Another long pause. Kestrel had begun to think that perhaps Cricket had left silently when he heard her voice once more. "You don't have to worry about me losing my heart to such a man as him," she murmured. "We both have too much to hide."

Kestrel heard the study door close. He waited for gentle footsteps to fade, for the door to the room next to his to open and close. He rolled onto his side, and prepared to sacrifice yet another night's soft dreams to hard thoughts.

 

Liuwen Mortwright roused from his nap, and seemed momentarily startled to find himself in the Underworld.

As the thaumaturge shook the cobwebs from the edges of his mind, his manner became more confident. He stood, popped his shoulders, and looked at the circle of ghosts surrounding him. "If you don't mind, I have a previous engagement not too far from here. So if you'll excuse me.." He began to walk towards the ghosts, and they involuntarily shied away from the huge wards cerimonially painted all over Mortwright's wasted frame.

One of the ghosts hissed at the living man who dared to walk in the world of the dead. "You will join us soon enough."

Mortwright chuckled. "But not tonight." The delapidated building which was the dead mirror of the Eventide estate stood in front of him, and he opened the door, greeted by the faint smell of life. He silently congratulated himself on such impeccable timing; indeed, it was right before the sun finished setting, and therefore, the last few moments before he would be trapped in the underworld for the evening. He quickly descended the steps to the basement and opened the cellar door.

Shoat of the Mire looked up with disgust and small traces of fear at the naked, painted man. "You're not supposed to be here. My parents won't let you hurt me."

"And where are your parents?" asked Mortwright.

A dark aura surrounded Shoat for a moment, and a soulsteel dagger appeared in her tiny hand. "Right here."

 

Slamming the large marble door to Sauda's manse was a near-impossible task, even for the Chosen of gods. According to the Committee of Dramatic Gestures, it was a feat that had only been accomplished three times-- once was by The Sagacious Breath of the Heavens as he stormed into the manse a few hours before midnight. "Sauda, I swear on every cursed yozi in Malfeas.."

Sauda appeared next to him, her face softened in mock injury, while her dark eyes burned with anger. "You'd better not, that sort of thing can get you censored.
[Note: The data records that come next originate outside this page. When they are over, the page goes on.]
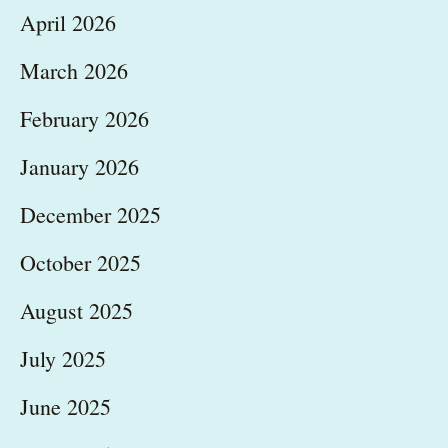
April 2026
March 2026
February 2026
January 2026
December 2025
October 2025
August 2025
July 2025
June 2025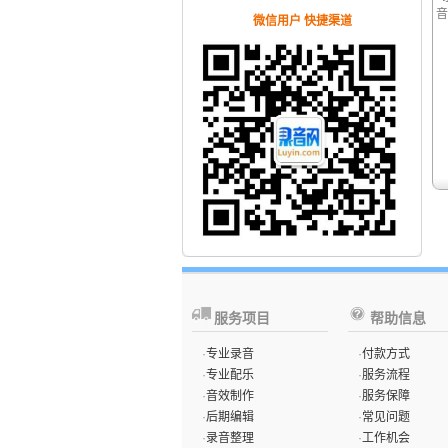
音
微信用户 快捷渠道
服务项目
帮助信息
·
专业录音
·
付款方式
·
专业配乐
·
服务流程
·
音效制作
·
服务保障
·
后期编辑
·
常见问题
·
录音整理
·
工作机会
To what do I owe this displeasure?"

"You have more than censorship coming your way, Sauda." Breath-of-Heaven nearly shook with rage. "If I have my way, Sauda, I swear to you.."
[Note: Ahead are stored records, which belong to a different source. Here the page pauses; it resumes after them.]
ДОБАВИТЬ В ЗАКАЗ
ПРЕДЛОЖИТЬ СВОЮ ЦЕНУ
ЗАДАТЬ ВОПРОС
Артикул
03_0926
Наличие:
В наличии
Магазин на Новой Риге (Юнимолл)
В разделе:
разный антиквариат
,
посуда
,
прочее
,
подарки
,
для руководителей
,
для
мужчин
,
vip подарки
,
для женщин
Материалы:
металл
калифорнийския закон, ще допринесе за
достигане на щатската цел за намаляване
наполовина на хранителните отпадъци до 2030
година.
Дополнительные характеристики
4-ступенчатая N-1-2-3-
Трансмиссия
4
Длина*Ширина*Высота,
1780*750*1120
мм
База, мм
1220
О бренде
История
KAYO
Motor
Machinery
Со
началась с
"You keep swearing, but you never say what you're swearing about. That's a rather roundabout way of getting out of the oath, isn't it?"

"What in blazes are you talking about, Sauda?"
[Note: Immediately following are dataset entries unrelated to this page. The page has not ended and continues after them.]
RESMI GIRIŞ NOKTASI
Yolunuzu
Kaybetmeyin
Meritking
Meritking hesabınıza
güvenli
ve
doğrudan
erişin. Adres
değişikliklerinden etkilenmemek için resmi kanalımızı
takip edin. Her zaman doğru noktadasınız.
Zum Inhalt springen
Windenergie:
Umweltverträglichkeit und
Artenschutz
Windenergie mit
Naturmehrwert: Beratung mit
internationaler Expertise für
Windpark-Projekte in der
"I'm just saying," Sauda continued, her honeyed voice becoming icicle-sharp, "If you are going to swear something against me, you had better swear it, or else it's no fun when I make you break that oath."

"Where is she, Sauda? Tell me or I will kill you where you stand."

Sauda drew herself to her full height, rays of starlight pouring coldly from her eyes. "Do not threaten me, mortal."

"Then tell me where she is."

"Where who is, lover? You seem to have neglected to mention that."

"You know full well, you bitch. My DAUGHTER, Sauda, my DAUGHTER. The one you neglected to mention I HAD. Where is Kamaria?"

 

Shoat had meticulously washed the blood off of her pale skin, wincing the entire time, and found herself staring at the sleeping form of Cricket. Shaking, Shoat crawled into bed next to her. She laid there stiffly for a while; eventually Cricket turned over, sleepily brushing the form of the young girl. "Shoatling, come here," she murmured drowsily. Shoat scooted closer, and Cricket draped a pale arm over the girl's frail form and kissed her gently on the head. "Sleep well, lovely Shoat." Shoat swallowed hard and closed her eyes, her face slowly softening into one of true content.


"Hm, that certainly is odd."

Shoat rubbed her eyes sleepily, slowly coming awake. The morning light made her squint. "What's odd, Cricket?"

"The flowers," she murmured.

Shoat opened her eyes and looked around. The pots and pots of fresh flowers they had picked just yesterday were withered, decayed almost to the point of dust.